LISTED RECORDS
--- START ---

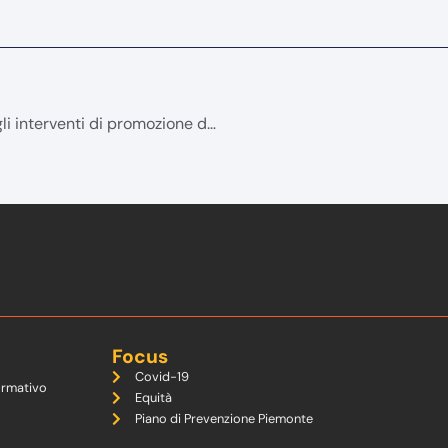
È possibile avviare e far crescere velocemente la fiducia negli interventi di promozione della salute?
Focus
Covid-19
ormativo
Equità
Piano di Prevenzione Piemonte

--- END ---

WHAT YOU HAVE TO DO
All entries are to be duplicated exactly, with the pictures left out.

SOLVED PROBLEM
È possibile avviare e far crescere velocemente la fiducia negli interventi di promozione della salute?
Focus
Covid-19
ormativo
Equità
Piano di Prevenzione Piemonte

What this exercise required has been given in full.